71 In the present case the applicant submits that an appropriate penalty


in respect of each of CIV 1631 of 2005 and CIV 1632 of 2005 is a fine of
$2,000.
72 The conduct was deliberate and continued over several months.
Mr Giraudo's attempts to characterise his conduct as being that of a mere
clerk were unconvincing and casuistical. Whilst his defence of these
proceedings is not an aggravating feature, I am entitled to take into
account that he has not accepted that his conduct was in breach of the Act
and has not, therefore, shown any appropriate insight into his own
conduct.
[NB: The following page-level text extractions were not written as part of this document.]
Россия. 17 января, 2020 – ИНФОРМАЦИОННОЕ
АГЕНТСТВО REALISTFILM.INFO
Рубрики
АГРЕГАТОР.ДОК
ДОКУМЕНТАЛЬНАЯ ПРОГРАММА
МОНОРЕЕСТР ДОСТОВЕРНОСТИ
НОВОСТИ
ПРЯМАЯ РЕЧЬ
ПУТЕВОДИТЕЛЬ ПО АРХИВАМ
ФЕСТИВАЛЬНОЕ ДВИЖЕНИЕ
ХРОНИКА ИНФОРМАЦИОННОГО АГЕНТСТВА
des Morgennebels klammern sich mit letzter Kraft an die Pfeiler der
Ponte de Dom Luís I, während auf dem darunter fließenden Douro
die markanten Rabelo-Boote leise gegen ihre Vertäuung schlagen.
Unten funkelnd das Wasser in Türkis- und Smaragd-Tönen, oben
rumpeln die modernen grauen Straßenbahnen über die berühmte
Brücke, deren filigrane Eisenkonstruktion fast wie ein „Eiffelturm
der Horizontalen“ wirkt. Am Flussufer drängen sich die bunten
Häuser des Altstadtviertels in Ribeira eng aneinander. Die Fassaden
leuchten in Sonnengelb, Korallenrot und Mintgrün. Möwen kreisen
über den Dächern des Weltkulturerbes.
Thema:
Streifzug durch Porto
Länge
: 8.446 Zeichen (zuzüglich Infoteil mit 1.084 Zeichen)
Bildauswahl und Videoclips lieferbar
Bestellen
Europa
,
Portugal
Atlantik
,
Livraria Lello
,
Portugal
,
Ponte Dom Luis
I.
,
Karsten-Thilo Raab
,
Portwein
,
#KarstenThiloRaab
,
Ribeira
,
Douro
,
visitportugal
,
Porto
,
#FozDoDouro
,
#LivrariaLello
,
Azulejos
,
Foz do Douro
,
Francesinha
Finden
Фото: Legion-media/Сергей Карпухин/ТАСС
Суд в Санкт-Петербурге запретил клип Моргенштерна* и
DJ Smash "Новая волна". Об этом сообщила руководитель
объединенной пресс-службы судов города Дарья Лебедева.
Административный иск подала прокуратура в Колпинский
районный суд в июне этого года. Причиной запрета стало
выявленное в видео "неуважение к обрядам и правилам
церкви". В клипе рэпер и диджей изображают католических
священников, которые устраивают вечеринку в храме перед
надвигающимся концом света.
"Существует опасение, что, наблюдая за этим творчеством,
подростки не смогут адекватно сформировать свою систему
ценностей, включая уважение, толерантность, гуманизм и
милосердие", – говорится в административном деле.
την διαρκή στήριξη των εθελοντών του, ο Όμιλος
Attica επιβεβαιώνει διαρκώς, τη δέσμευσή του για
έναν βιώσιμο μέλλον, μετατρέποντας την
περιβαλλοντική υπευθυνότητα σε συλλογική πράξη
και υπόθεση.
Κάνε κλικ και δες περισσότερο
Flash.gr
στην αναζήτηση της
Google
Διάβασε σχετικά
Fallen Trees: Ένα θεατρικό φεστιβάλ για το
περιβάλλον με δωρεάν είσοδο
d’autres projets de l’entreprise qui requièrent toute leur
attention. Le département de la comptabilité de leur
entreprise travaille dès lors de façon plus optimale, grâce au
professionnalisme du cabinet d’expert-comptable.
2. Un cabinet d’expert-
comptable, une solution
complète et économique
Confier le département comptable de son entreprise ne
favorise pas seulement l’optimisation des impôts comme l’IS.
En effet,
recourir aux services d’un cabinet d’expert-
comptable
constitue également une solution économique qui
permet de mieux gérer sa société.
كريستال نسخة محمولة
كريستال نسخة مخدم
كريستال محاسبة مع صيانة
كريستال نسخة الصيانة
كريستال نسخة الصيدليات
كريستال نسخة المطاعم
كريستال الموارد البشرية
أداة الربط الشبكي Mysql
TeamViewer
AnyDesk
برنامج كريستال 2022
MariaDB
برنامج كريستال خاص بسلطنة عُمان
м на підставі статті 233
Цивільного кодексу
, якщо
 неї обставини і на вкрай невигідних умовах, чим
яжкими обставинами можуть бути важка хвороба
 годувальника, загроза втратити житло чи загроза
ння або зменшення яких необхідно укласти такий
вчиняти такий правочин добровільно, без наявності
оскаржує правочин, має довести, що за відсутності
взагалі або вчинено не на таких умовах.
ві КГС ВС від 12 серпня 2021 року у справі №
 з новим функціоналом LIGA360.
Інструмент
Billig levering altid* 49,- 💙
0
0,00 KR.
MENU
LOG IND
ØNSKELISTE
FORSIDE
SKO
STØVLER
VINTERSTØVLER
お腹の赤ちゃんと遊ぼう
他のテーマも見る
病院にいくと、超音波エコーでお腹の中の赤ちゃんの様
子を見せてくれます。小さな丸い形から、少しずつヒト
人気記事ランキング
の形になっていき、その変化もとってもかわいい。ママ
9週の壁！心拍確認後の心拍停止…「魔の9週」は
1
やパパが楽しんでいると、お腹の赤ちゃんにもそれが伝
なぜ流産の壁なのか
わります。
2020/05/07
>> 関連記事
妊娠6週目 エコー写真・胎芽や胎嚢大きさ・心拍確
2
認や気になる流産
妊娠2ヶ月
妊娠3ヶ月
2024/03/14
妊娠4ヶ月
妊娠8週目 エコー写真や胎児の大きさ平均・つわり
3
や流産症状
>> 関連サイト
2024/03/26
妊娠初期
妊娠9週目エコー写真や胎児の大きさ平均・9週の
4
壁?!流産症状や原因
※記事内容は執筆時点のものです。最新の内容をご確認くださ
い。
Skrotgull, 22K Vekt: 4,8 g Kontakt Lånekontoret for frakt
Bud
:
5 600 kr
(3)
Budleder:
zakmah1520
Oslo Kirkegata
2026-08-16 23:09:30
It is difficult to determine whether Mr Giraudo's conduct
resulted in any adverse consequences. It should be noted, however, that
he charged for his services when he had no right to do so. I also take into
account that these proceedings have been delayed in reaching a resolution,
through no fault of Mr Giraudo. Having regard to fines imposed in other
cases the fines that have been suggested by the Board appear to be an
appropriate reflection of the seriousness of this conduct: Legal Practice
Board v Taylor [43] - [47]; Legal Practice Board v Ferguson [16], [18];
Legal Practice Board v Clohessy [2006] WASC 21; Legal Practice
Board v Tilley [2006] WASC 73; and Legal Practice Board v Tee.

73 It is necessary, however, to consider Mr Giraudo's means to pay and


whether the effects of a fine can be mitigated if necessary by providing
further time to pay. Accordingly, I will hear from the parties as to the
form of the orders and as to whether any other orders are required.